* [WORK TO BE COMPLETED] Please transcribe the data below in full. Omit any picture you find in it.

-- INPUT DATA follows --

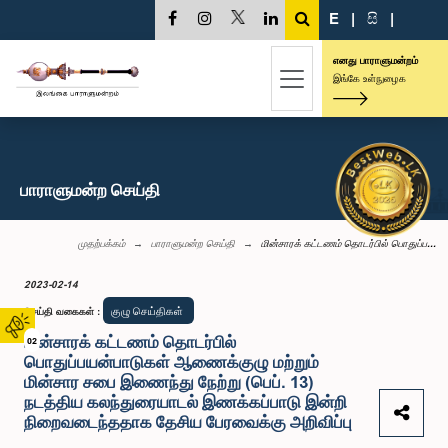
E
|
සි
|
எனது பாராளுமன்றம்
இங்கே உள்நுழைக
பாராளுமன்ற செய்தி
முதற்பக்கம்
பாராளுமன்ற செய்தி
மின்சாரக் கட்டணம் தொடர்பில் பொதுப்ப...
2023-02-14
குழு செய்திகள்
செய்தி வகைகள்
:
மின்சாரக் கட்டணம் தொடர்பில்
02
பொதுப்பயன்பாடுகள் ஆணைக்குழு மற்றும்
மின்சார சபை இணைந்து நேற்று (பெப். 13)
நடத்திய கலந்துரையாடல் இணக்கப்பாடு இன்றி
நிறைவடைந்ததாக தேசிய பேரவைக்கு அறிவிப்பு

-- INPUT DATA concluded --

* [EXERCISE RESPONSE]
E
|
සි
|
எனது பாராளுமன்றம்
இங்கே உள்நுழைக
பாராளுமன்ற செய்தி
முதற்பக்கம்
பாராளுமன்ற செய்தி
மின்சாரக் கட்டணம் தொடர்பில் பொதுப்ப...
2023-02-14
குழு செய்திகள்
செய்தி வகைகள்
:
மின்சாரக் கட்டணம் தொடர்பில்
02
பொதுப்பயன்பாடுகள் ஆணைக்குழு மற்றும்
மின்சார சபை இணைந்து நேற்று (பெப். 13)
நடத்திய கலந்துரையாடல் இணக்கப்பாடு இன்றி
நிறைவடைந்ததாக தேசிய பேரவைக்கு அறிவிப்பு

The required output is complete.